Richard Aldrich, Lessons from History of Education: the selected works of Richard Aldrich.


Fitzgerald, Tanya


Richard Aldrich, Lessons from History of Education: the selected works of Richard Aldrich, London, Routledge, 2006, ISBN 0-415-35892-2.

This book, published in the acclaimed Routledge World Library of Educationalists series, brings together fourteen of Richard Aldrich's key contributions to the field. Beginning with a specially written Introduction that provides an overview of his distinguished career and maps his selection of chapters, articles or public addresses for inclusion, this book is testimony to Aldrich's scholarship and his influence on generations of academics, researchers, teachers and students. Aldrich has organised his book into six thematic parts that track not only his intellectual journey as one of the eminent scholars in the history of education but provides a legacy of the critical and stimulating debates in which he has engaged for more than twenty years.

The starting point for this collection titled 'Understanding History of Education' offers a contemporary exploration of the duties of the historian of education that convincingly argues distinctions between historians and educationalists and the commitment that academic historians should make to their research and practice. The second theme is 'The Politics of Education' in which Aldrich examines the relationship between history and historical writing, links between questions and evidence and uses his work on Sir John Pakington and the historical metamorphosis of the Department of Education to demonstrate how historians might act in the role of 'splitter': that is, a scholar that produces detailed work on a particular individual or event; or 'lumper': one who ensures that research findings are presented in an accessible form to a wider audience. Aldrich adeptly fulfills each role without producing a Whiggish interpretation of his evidence.
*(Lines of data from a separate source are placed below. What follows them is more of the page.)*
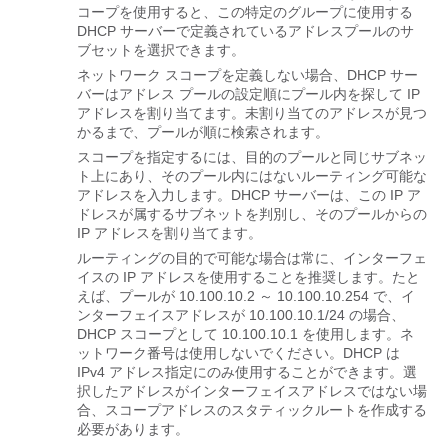
コープを使用すると、この特定のグループに使用する
DHCP サーバーで定義されているアドレスプールのサ
ブセットを選択できます。
ネットワーク スコープを定義しない場合、DHCP サー
バーはアドレス プールの設定順にプール内を探して IP
アドレスを割り当てます。未割り当てのアドレスが見つ
かるまで、プールが順に検索されます。
スコープを指定するには、目的のプールと同じサブネッ
ト上にあり、そのプール内にはないルーティング可能な
アドレスを入力します。DHCP サーバーは、この IP ア
ドレスが属するサブネットを判別し、そのプールからの
IP アドレスを割り当てます。
ルーティングの目的で可能な場合は常に、インターフェ
イスの IP アドレスを使用することを推奨します。たと
えば、プールが 10.100.10.2 ～ 10.100.10.254 で、イ
ンターフェイスアドレスが 10.100.10.1/24 の場合、
DHCP スコープとして 10.100.10.1 を使用します。ネ
ットワーク番号は使用しないでください。DHCP は
IPv4 アドレス指定にのみ使用することができます。選
択したアドレスがインターフェイスアドレスではない場
合、スコープアドレスのスタティックルートを作成する
必要があります。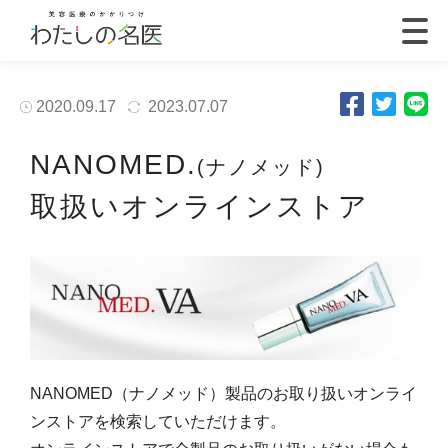
2020.09.17
2023.07.07
NANOMED.
(ナノメッド)
取扱いオンラインストア
NANOMED（ナノメッド）製品のお取り扱いオンライ
ンストアを検索していただけます。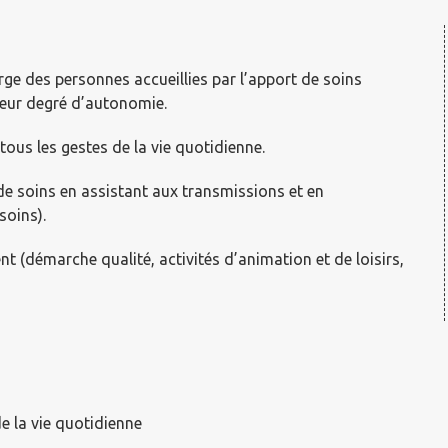
rge des personnes accueillies par l’apport de soins
 leur degré d’autonomie.
ous les gestes de la vie quotidienne.
 de soins en assistant aux transmissions et en
soins).
nt (démarche qualité, activités d’animation et de loisirs,
 la vie quotidienne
The third part, titled 'Educational Reformers', is central to this text and reflects one of the enduring themes of Aldrich's work and his theoretical engagement with wider questions of the economic, intellectual, political and social circumstances in which individual lives, actions and events are played out. Aldrich's reflections on his role as an educational biographer and the textual and spatial connections between his own biography and that of his subjects are rich evidence of his skill as a researcher, writer and orator. In particular, I found the inclusion of his speeches for and about the eight individuals who received honorary fellowships and degrees at the Institute of Education, University of London, heartwarming.

'Curriculum and standards' is the fourth theme that takes as its central question--"What knowledge is of most worth?" that adopts both a contemporary and historical perspective to proffer suggestions as to how this question might be addressed and answered. Given the current interest in standards that have pervaded education systems in almost every Western nation, to question whether any standard is attainable is both timely and provocative. The two papers that comprise this part again show Aldrich's skill as a 'lumper'.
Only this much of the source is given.